US Treasury yields little changed after last week's climb


U.S. government debt yields ticked higher Monday following a sharp increase last week, when both the 10-year Treasury note yield and two-year Treasury note yield notched multiyear highs.

Bond traders are also awaiting the latest iteration of the Federal Reserve's monthly meeting minutes, scheduled for release Wednesday.

The yield on the benchmark 10-year Treasury note, which moves inversely to price, was slightly higher at 3.076 percent, up roughly 10 basis points over the past week, though off its multiyear highs clinched Friday.

The 10-year yield briefly hit 3.128 percent on Friday, its highest level since July 8, 2011 when the note yielded as high as 3.184 percent.

The yield on the 30-year Treasury bond was also higher at 3.21 percent on Monday, though off its own highs from last week.

With little economic data expected on Monday or Tuesday, fixed income investors are awaiting the Federal Reserve's latest meeting minutes, due out on Wednesday.

The minutes offer Wall Street an idea of how the central bank is thinking about the strength of the economy, with many expecting that the Federal Open Market Committee will raise rates in June to stay ahead of creeping inflation.

Minutes from their previous meeting showed that "all participants" expected both the economy to strengthen and inflation to rise "in coming months," citing strong spending patterns and a consistently tight labor market.

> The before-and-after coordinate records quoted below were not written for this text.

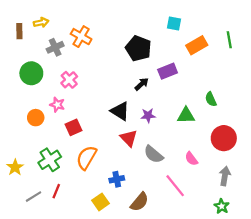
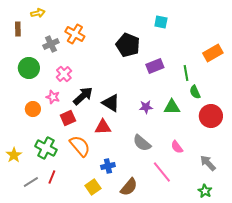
yellow arrow: (41, 22) -> (38, 13), moved
green line: (229, 40) -> (186, 73), moved
orange rectangle: (197, 45) -> (213, 53), moved
black arrow: (142, 84) -> (83, 96), moved, size x1.5
purple star: (148, 115) -> (146, 107), moved
red triangle: (129, 138) -> (103, 127), moved, turned -48
red circle: (224, 138) -> (211, 116), moved
orange semicircle: (86, 158) -> (80, 146), turned 110
green cross: (50, 160) -> (46, 148), turned -30
gray arrow: (225, 176) -> (208, 163), turned -54

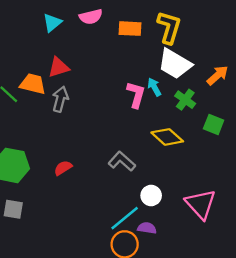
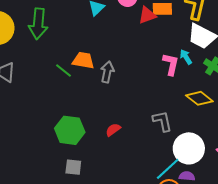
red triangle: (59, 67) -> (147, 15), moved
gray L-shape: (122, 161) -> (162, 121), turned 40
white circle: (151, 196) -> (189, 148), size x1.8

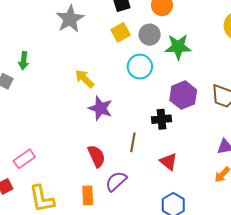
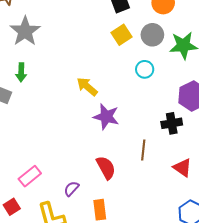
gray star: (70, 19) -> (25, 31), moved
cyan circle: (140, 67) -> (145, 69), size x0.7
purple semicircle: (116, 181) -> (71, 189), moved, size x0.7

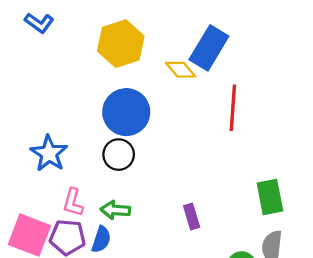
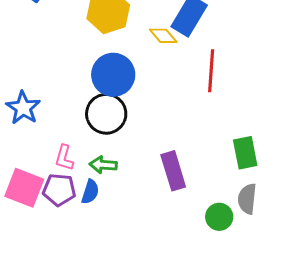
blue star: (49, 153) -> (23, 108), moved
black circle: (119, 155) -> (106, 114), size x1.4
purple rectangle: (192, 217) -> (173, 171), size x1.6

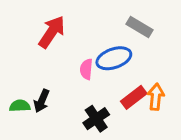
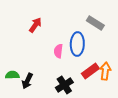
red arrow: (52, 32) -> (35, 25), size x0.7
blue ellipse: (114, 58) -> (77, 44), turned -70
black arrow: (42, 101) -> (27, 81), moved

Consumer prices as measured by the personal consumption expenditures price index — the Fed's preferred inflation gauge — jumped 2 percent year-on-year in March, the biggest gain since February 2017.

The rising prices appear to be rising in part thanks to a competitive labor market, with the Labor Department reporting that the unemployment rate fell to 3.9 percent in April, the lowest level since December 2000.

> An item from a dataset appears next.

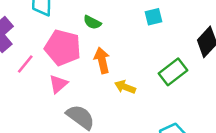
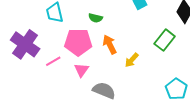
pink line: (25, 64) -> (53, 61), turned 35
yellow arrow: (125, 87) -> (132, 60), turned -56

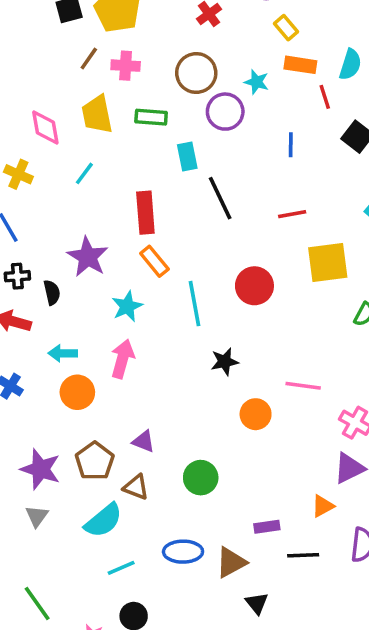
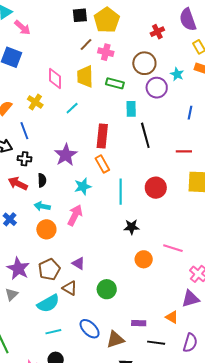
black semicircle: (52, 292) -> (42, 180), moved
orange triangle: (323, 506) -> (172, 317), turned 48
blue ellipse: (183, 552) -> (90, 329), turned 35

Tighter labor markets are usually considered a bellwether of labor input wages in classical economics: When workers are in higher demand, employers will typically have to pay more for their services. Wages, in turn, are often seen as a prelude to higher prices throughout the economy as people spend more as their paychecks grow.

Rising inflation, which threatens Treasury prices because it erodes the purchasing power of their fixed payments, puts upward pressure on rates.

Later in the week, the Treasury Department is expected to auction $33 billion in two-year notes, $36 billion in five-year notes and $30 billion in seven-year notes.